Title: Deleterious mutation burden and its association with complex traits in sorghum (sorghum bicolor)

item VALLURU, RAVI - Cornell University
item GAZAVE, ELODIE - Cornell University
item FERNANDES, SAMUEL - University Of Illinois
item FERGUSON, JOHN - University Of Illinois
item LAZANO, ROBERTO - Cornell University
item HIRANNAIAH, PRADEEP - University Of Illinois
item ZUO, TAO - Cornell University
item BROWN, PATRICK - University Of California, Davis
item LEAKEY, ANDREW - University Of Illinois
item GORE, MICHAEL - Cornell University
item Buckler, Edward - Ed
item BANDILLO, NONOY - Cornell University

Submitted to: Genetics
Publication Type: Peer Reviewed Journal
Publication Acceptance Date: 12/22/2018
Publication Date: 3/1/2019
Citation: Valluru, R., Gazave, E., Fernandes, S., Ferguson, J., Lazano, R., Hirannaiah, P., Zuo, T., Brown, P., Leakey, A., Gore, M., Buckler IV, E.S., Bandillo, N. 2019. Deleterious mutation burden and its association with complex traits in sorghum (sorghum bicolor). Genetics. 211(3):1075-1087.

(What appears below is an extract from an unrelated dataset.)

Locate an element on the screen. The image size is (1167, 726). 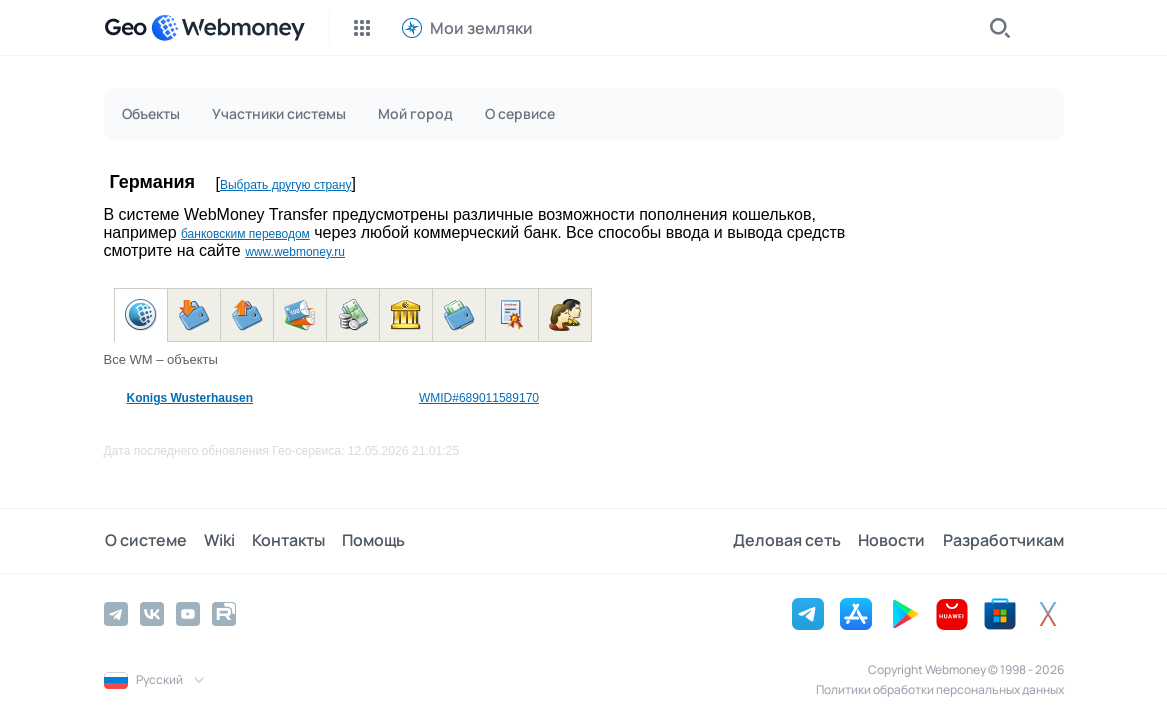 Политики обработки персональных данных is located at coordinates (940, 689).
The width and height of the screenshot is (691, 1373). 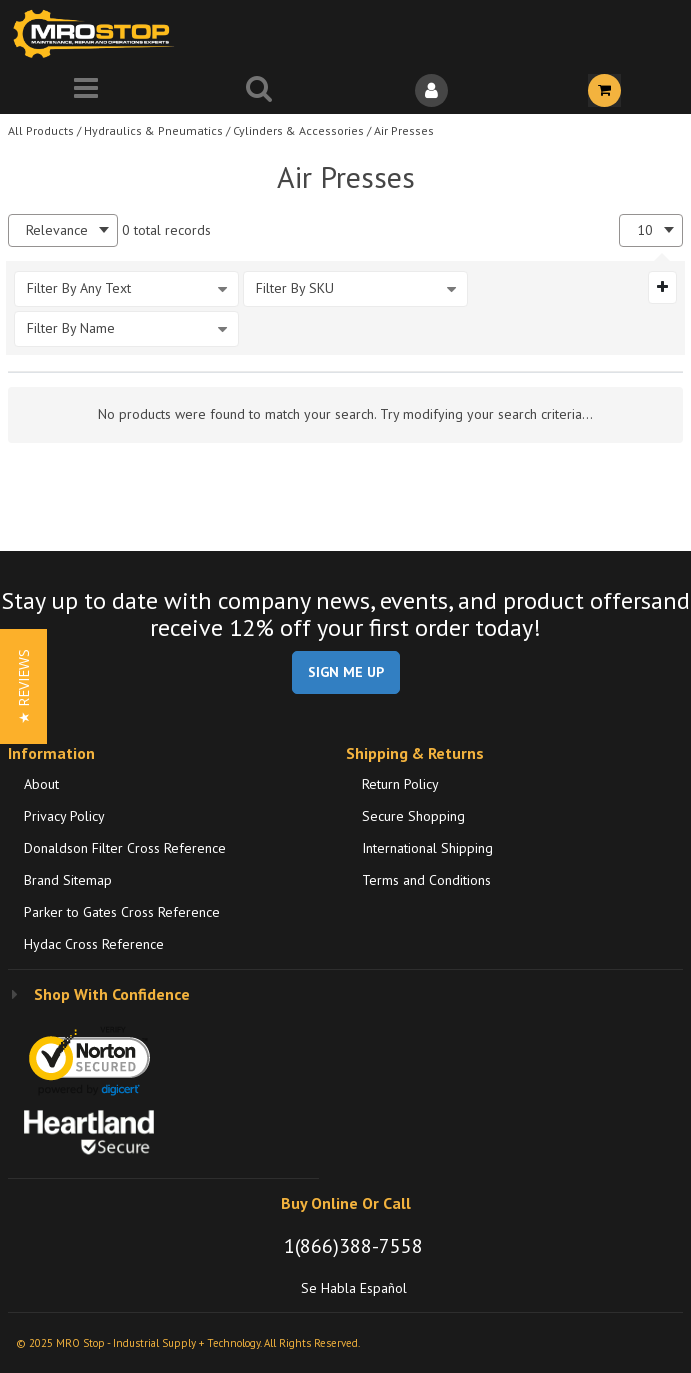 I want to click on Cylinders & Accessories, so click(x=298, y=130).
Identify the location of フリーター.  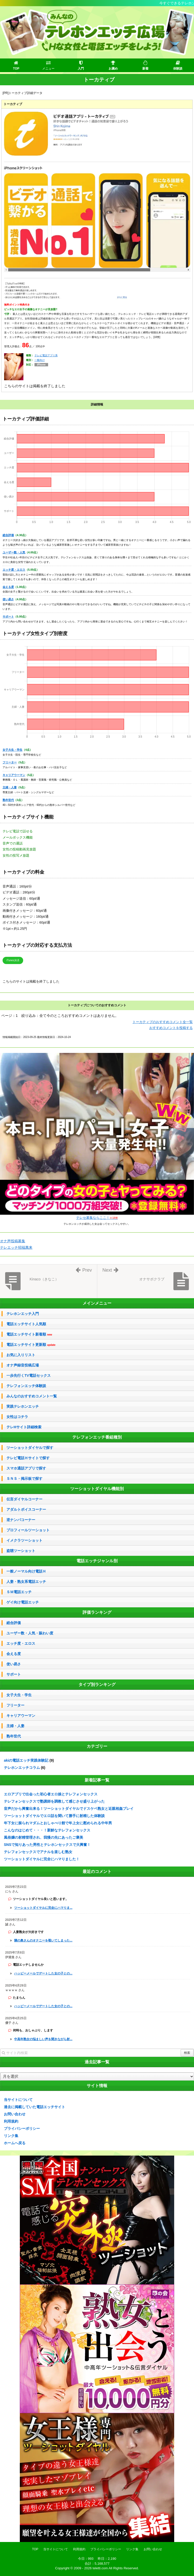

Interpretive Summary: Sorghum (Sorghum bicolor L.) is a major food cereal for millions of people worldwide. The sorghum genome, like other species, accumulates deleterious mutations, likely impacting its fitness. The lack of recombination, drift, and the coupling with favorable loci impede the removal of deleterious mutations from the genome by selection. To study how deleterious variants impact phenotypes, we identified putative deleterious mutations among ~5.5 M segregating variants of 229 diverse biomass sorghum lines.

Technical Abstract: We used phenotypic and genomic data from different racial groups of sorghum to show that sorghum accumulates an appreciable number of deleterious mutations in the genome. Mutation burden differs substantially among racial groups that negatively correlate with phenotypes. GS models encompassing deleterious mutations show variable predictive ability across traits and, given the relatively high level of population structure in sorghum, disentangling deleterious effects at the single-variant level would take a tremendous amount of effort and recombination. Deleterious variants could be prioritized through work with intermediate phenotypes or with more extensive evolutionary analysis among closely related species. Both of these avenues, if combined with high-throughput genome editing and conventional breeding approaches involving parental lines with fewer deleterious variants, could be used to systematically start removing deleterious variants from elite sorghum lines.